What you are asked to do -> What is the number of lines below that hold "cool"? Answer with that number only.

Exercise material Start Marker

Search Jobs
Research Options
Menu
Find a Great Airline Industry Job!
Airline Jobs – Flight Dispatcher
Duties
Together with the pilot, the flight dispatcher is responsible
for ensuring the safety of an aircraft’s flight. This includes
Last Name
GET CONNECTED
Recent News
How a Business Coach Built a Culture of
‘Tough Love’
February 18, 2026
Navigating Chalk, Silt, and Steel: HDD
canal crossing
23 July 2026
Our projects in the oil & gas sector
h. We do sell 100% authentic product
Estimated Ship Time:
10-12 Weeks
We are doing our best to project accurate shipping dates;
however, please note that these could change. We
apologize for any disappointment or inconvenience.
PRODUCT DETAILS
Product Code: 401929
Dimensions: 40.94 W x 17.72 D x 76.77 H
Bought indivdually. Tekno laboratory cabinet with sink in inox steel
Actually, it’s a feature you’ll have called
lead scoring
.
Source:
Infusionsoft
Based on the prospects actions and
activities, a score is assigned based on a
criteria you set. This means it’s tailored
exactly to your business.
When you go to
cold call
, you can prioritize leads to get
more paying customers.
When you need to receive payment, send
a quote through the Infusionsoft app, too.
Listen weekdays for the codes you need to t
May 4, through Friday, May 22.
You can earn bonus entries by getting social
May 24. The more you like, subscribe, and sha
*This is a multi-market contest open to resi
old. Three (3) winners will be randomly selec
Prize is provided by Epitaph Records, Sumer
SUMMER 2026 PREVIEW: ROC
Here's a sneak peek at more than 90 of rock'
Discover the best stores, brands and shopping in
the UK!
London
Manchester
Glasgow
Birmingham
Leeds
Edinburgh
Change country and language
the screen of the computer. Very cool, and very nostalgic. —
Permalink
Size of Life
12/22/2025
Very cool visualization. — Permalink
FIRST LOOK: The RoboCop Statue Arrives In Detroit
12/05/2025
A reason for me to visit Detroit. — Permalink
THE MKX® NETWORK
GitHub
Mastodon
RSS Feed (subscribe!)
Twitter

Exercise material End Marker

Worked solution -> 2